Activity: Please restate the records below verbatim, omitting every image they hold.

Document structure recognition data
---

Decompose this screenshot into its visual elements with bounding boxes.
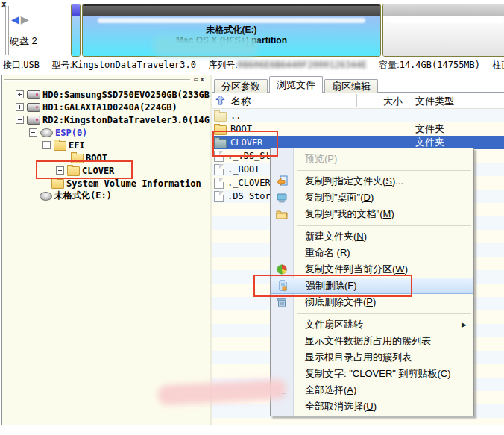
column-header-type[interactable]: 文件类型 — [415, 95, 454, 108]
tree-item-label: EFI — [69, 140, 85, 151]
tree-item-label: System Volume Information — [66, 178, 201, 189]
info-model: 型号:KingstonDataTraveler3.0 — [51, 60, 196, 70]
panel-pin-icon[interactable]: ▭ — [194, 75, 200, 83]
partition-block-small[interactable] — [71, 4, 81, 57]
partition-block-small-header — [72, 4, 80, 16]
diskgenius-window: x ◀▶ 硬盘 2 未格式化(E:) Mac OS X (HFS+) parti… — [0, 0, 504, 435]
hard-disk-icon — [27, 116, 40, 125]
prev-disk-arrow-icon[interactable]: ◀ — [11, 13, 21, 25]
tab-sector-edit[interactable]: 扇区编辑 — [324, 79, 378, 93]
annotation-box-file-clover — [212, 131, 278, 157]
tree-item-label: HD0:SamsungSSD750EVO250GB(233GB) — [42, 90, 210, 100]
info-serial: 序列号:08606E6B6440F2000126344E — [208, 60, 367, 70]
menu-item-copy-to-desktop[interactable]: 复制到"桌面"(D) — [271, 190, 473, 206]
menu-item-preview[interactable]: 预览(P) — [271, 151, 473, 167]
partition-block-main-header — [83, 4, 380, 16]
partition-block-free[interactable] — [382, 4, 504, 57]
documents-folder-icon — [276, 208, 288, 220]
current-disk-label: 硬盘 2 — [10, 34, 37, 48]
partition-name: 未格式化(E:) — [83, 25, 380, 35]
hard-disk-icon — [27, 90, 40, 99]
tree-item-label: HD1:GALAXTA1D0240A(224GB) — [42, 102, 177, 113]
file-icon — [214, 164, 224, 175]
tab-partition-params[interactable]: 分区参数 — [214, 79, 268, 93]
panel-close-icon[interactable]: x — [201, 75, 207, 83]
disk-info-bar: 接口:USB 型号:KingstonDataTraveler3.0 序列号:08… — [3, 59, 504, 72]
partition-block-small-body — [72, 16, 80, 56]
file-icon — [214, 191, 224, 202]
column-header-size[interactable]: 大小 — [356, 95, 403, 108]
censor-blur-partition — [153, 36, 259, 56]
file-type: 文件夹 — [415, 122, 444, 136]
tree-item-hd0[interactable]: HD0:SamsungSSD750EVO250GB(233GB) — [16, 88, 210, 101]
folder-icon — [54, 141, 66, 151]
next-disk-arrow-icon[interactable]: ▶ — [21, 13, 31, 25]
tree-item-efi[interactable]: EFI — [42, 139, 210, 151]
file-name: .DS_Store — [227, 191, 276, 201]
tree-item-label: RD2:KingstonDataTraveler3.0(14GB) — [42, 115, 210, 125]
file-list-header: 名称 大小 文件类型 — [212, 93, 504, 109]
menu-item-copy-text-to-clipboard[interactable]: 复制文字: "CLOVER" 到剪贴板(C) — [271, 366, 473, 382]
menu-separator — [271, 310, 473, 316]
menu-separator — [271, 167, 473, 173]
menu-item-new-folder[interactable]: 新建文件夹(N) — [271, 228, 473, 245]
hard-disk-icon — [27, 103, 40, 112]
expand-plus-icon[interactable] — [16, 103, 24, 111]
tab-browse-files[interactable]: 浏览文件 — [269, 76, 323, 93]
menu-item-show-root-cluster-list[interactable]: 显示根目录占用的簇列表 — [271, 349, 473, 366]
expand-minus-icon[interactable] — [29, 128, 37, 137]
info-interface: 接口:USB — [3, 60, 40, 70]
menu-item-file-sector-jump[interactable]: 文件扇区跳转 ▶ — [271, 316, 473, 333]
menu-item-deselect-all[interactable]: 全部取消选择(U) — [271, 398, 473, 415]
sort-ascending-icon — [215, 95, 225, 105]
file-name: ._CLOVER — [227, 178, 271, 188]
menu-item-copy-to-documents[interactable]: 复制到"我的文档"(M) — [271, 206, 473, 222]
column-header-name[interactable]: 名称 — [231, 95, 251, 108]
folder-up-icon — [214, 112, 227, 122]
tree-item-hd1[interactable]: HD1:GALAXTA1D0240A(224GB) — [16, 101, 210, 113]
toolbar-grip[interactable] — [5, 6, 9, 55]
menu-item-rename[interactable]: 重命名 (R) — [271, 245, 473, 261]
tree-item-label: 未格式化(E:) — [54, 190, 112, 202]
tree-item-unformatted[interactable]: 未格式化(E:) — [40, 190, 210, 202]
file-icon — [214, 178, 224, 189]
tree-item-esp[interactable]: ESP(0) — [29, 126, 210, 139]
shredder-icon — [276, 296, 288, 308]
menu-item-show-file-cluster-list[interactable]: 显示文件数据所占用的簇列表 — [271, 333, 473, 349]
column-divider[interactable] — [409, 94, 409, 107]
expand-minus-icon[interactable] — [16, 116, 24, 124]
expand-minus-icon[interactable] — [42, 141, 51, 149]
tree-item-rd2[interactable]: RD2:KingstonDataTraveler3.0(14GB) — [16, 113, 210, 126]
desktop-monitor-icon — [276, 192, 288, 204]
file-row-updir[interactable]: .. — [212, 109, 504, 122]
partition-tree-panel: ▭x HD0:SamsungSSD750EVO250GB(233GB) HD1:… — [1, 75, 210, 425]
partition-icon — [40, 128, 53, 137]
panel-grip[interactable] — [4, 79, 190, 81]
file-name: .. — [230, 110, 241, 121]
tree-panel-header[interactable]: ▭x — [2, 75, 210, 85]
info-cylinders: 柱面数:1881 — [492, 60, 504, 70]
expand-plus-icon[interactable] — [16, 90, 24, 98]
menu-item-select-all[interactable]: 全部选择(A) — [271, 382, 473, 398]
annotation-box-force-delete — [253, 275, 412, 297]
view-tabs: 分区参数浏览文件扇区编辑 — [212, 75, 504, 93]
submenu-arrow-icon: ▶ — [462, 316, 467, 333]
menu-item-copy-to-folder[interactable]: 复制到指定文件夹(S)... — [271, 173, 473, 190]
annotation-box-tree-clover — [36, 160, 133, 179]
info-capacity: 容量:14.4GB(14755MB) — [379, 60, 480, 70]
partition-icon — [40, 192, 52, 201]
disk-tree: HD0:SamsungSSD750EVO250GB(233GB) HD1:GAL… — [2, 85, 210, 202]
file-name: ._BOOT — [227, 164, 259, 175]
gloss-highlight — [389, 18, 502, 23]
partition-block-free-header — [383, 4, 504, 16]
pie-chart-icon — [276, 263, 288, 275]
partition-block-free-body — [383, 16, 504, 56]
disk-nav: ◀▶ — [11, 13, 31, 25]
copy-to-folder-icon — [276, 175, 288, 187]
menu-separator — [271, 222, 473, 228]
folder-icon — [51, 179, 64, 189]
tree-item-label: ESP(0) — [55, 128, 87, 138]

---

Task answer:
Decompose this screenshot into its visual elements with bounding boxes.
column-header-type[interactable]: 文件类型 — [415, 95, 454, 108]
tree-item-label: EFI — [69, 140, 85, 151]
tree-item-label: System Volume Information — [66, 178, 201, 189]
info-model: 型号:KingstonDataTraveler3.0 — [51, 60, 196, 70]
panel-pin-icon[interactable]: ▭ — [194, 75, 200, 83]
partition-block-small[interactable] — [71, 4, 81, 57]
partition-block-small-header — [72, 4, 80, 16]
diskgenius-window: x ◀▶ 硬盘 2 未格式化(E:) Mac OS X (HFS+) parti… — [0, 0, 504, 435]
hard-disk-icon — [27, 116, 40, 125]
prev-disk-arrow-icon[interactable]: ◀ — [11, 13, 21, 25]
tab-sector-edit[interactable]: 扇区编辑 — [324, 79, 378, 93]
annotation-box-file-clover — [212, 131, 278, 157]
tree-item-label: HD0:SamsungSSD750EVO250GB(233GB) — [42, 90, 210, 100]
info-serial: 序列号:08606E6B6440F2000126344E — [208, 60, 367, 70]
menu-item-copy-to-desktop[interactable]: 复制到"桌面"(D) — [271, 190, 473, 206]
menu-item-preview[interactable]: 预览(P) — [271, 151, 473, 167]
partition-block-main-header — [83, 4, 380, 16]
partition-block-free[interactable] — [382, 4, 504, 57]
documents-folder-icon — [276, 208, 288, 220]
current-disk-label: 硬盘 2 — [10, 34, 37, 48]
partition-name: 未格式化(E:) — [83, 25, 380, 35]
hard-disk-icon — [27, 90, 40, 99]
tree-item-label: HD1:GALAXTA1D0240A(224GB) — [42, 102, 177, 113]
file-icon — [214, 164, 224, 175]
tab-partition-params[interactable]: 分区参数 — [214, 79, 268, 93]
panel-close-icon[interactable]: x — [201, 75, 207, 83]
disk-info-bar: 接口:USB 型号:KingstonDataTraveler3.0 序列号:08… — [3, 59, 504, 72]
partition-block-small-body — [72, 16, 80, 56]
file-icon — [214, 191, 224, 202]
column-header-size[interactable]: 大小 — [356, 95, 403, 108]
censor-blur-partition — [153, 36, 259, 56]
file-type: 文件夹 — [415, 122, 444, 136]
tree-item-hd0[interactable]: HD0:SamsungSSD750EVO250GB(233GB) — [16, 88, 210, 101]
folder-icon — [54, 141, 66, 151]
next-disk-arrow-icon[interactable]: ▶ — [21, 13, 31, 25]
tree-item-efi[interactable]: EFI — [42, 139, 210, 151]
file-name: .DS_Store — [227, 191, 276, 201]
tree-item-label: RD2:KingstonDataTraveler3.0(14GB) — [42, 115, 210, 125]
file-list-header: 名称 大小 文件类型 — [212, 93, 504, 109]
menu-item-copy-text-to-clipboard[interactable]: 复制文字: "CLOVER" 到剪贴板(C) — [271, 366, 473, 382]
menu-separator — [271, 310, 473, 316]
menu-separator — [271, 167, 473, 173]
menu-item-new-folder[interactable]: 新建文件夹(N) — [271, 228, 473, 245]
hard-disk-icon — [27, 103, 40, 112]
expand-plus-icon[interactable] — [16, 103, 24, 111]
tab-browse-files[interactable]: 浏览文件 — [269, 76, 323, 93]
menu-item-show-root-cluster-list[interactable]: 显示根目录占用的簇列表 — [271, 349, 473, 366]
expand-minus-icon[interactable] — [29, 128, 37, 137]
info-interface: 接口:USB — [3, 60, 40, 70]
menu-item-file-sector-jump[interactable]: 文件扇区跳转 ▶ — [271, 316, 473, 333]
menu-item-deselect-all[interactable]: 全部取消选择(U) — [271, 398, 473, 415]
sort-ascending-icon — [215, 95, 225, 105]
file-name: ._CLOVER — [227, 178, 271, 188]
menu-item-copy-to-documents[interactable]: 复制到"我的文档"(M) — [271, 206, 473, 222]
column-header-name[interactable]: 名称 — [231, 95, 251, 108]
folder-up-icon — [214, 112, 227, 122]
tree-item-hd1[interactable]: HD1:GALAXTA1D0240A(224GB) — [16, 101, 210, 113]
toolbar-grip[interactable] — [5, 6, 9, 55]
menu-item-rename[interactable]: 重命名 (R) — [271, 245, 473, 261]
tree-item-label: 未格式化(E:) — [54, 190, 112, 202]
tree-item-unformatted[interactable]: 未格式化(E:) — [40, 190, 210, 202]
file-icon — [214, 178, 224, 189]
tree-item-esp[interactable]: ESP(0) — [29, 126, 210, 139]
shredder-icon — [276, 296, 288, 308]
menu-item-show-file-cluster-list[interactable]: 显示文件数据所占用的簇列表 — [271, 333, 473, 349]
column-divider[interactable] — [409, 94, 409, 107]
expand-minus-icon[interactable] — [16, 116, 24, 124]
expand-minus-icon[interactable] — [42, 141, 51, 149]
tree-item-rd2[interactable]: RD2:KingstonDataTraveler3.0(14GB) — [16, 113, 210, 126]
desktop-monitor-icon — [276, 192, 288, 204]
file-row-updir[interactable]: .. — [212, 109, 504, 122]
partition-tree-panel: ▭x HD0:SamsungSSD750EVO250GB(233GB) HD1:… — [1, 75, 210, 425]
partition-icon — [40, 128, 53, 137]
panel-grip[interactable] — [4, 79, 190, 81]
file-name: .. — [230, 110, 241, 121]
tree-panel-header[interactable]: ▭x — [2, 75, 210, 85]
info-cylinders: 柱面数:1881 — [492, 60, 504, 70]
expand-plus-icon[interactable] — [16, 90, 24, 98]
menu-item-select-all[interactable]: 全部选择(A) — [271, 382, 473, 398]
annotation-box-force-delete — [253, 275, 412, 297]
view-tabs: 分区参数浏览文件扇区编辑 — [212, 75, 504, 93]
submenu-arrow-icon: ▶ — [462, 316, 467, 333]
menu-item-copy-to-folder[interactable]: 复制到指定文件夹(S)... — [271, 173, 473, 190]
annotation-box-tree-clover — [36, 160, 133, 179]
info-capacity: 容量:14.4GB(14755MB) — [379, 60, 480, 70]
partition-icon — [40, 192, 52, 201]
disk-tree: HD0:SamsungSSD750EVO250GB(233GB) HD1:GAL… — [2, 85, 210, 202]
file-name: ._BOOT — [227, 164, 259, 175]
gloss-highlight — [389, 18, 502, 23]
partition-block-free-header — [383, 4, 504, 16]
pie-chart-icon — [276, 263, 288, 275]
partition-block-free-body — [383, 16, 504, 56]
disk-nav: ◀▶ — [11, 13, 31, 25]
copy-to-folder-icon — [276, 175, 288, 187]
menu-separator — [271, 222, 473, 228]
folder-icon — [51, 179, 64, 189]
tree-item-label: ESP(0) — [55, 128, 87, 138]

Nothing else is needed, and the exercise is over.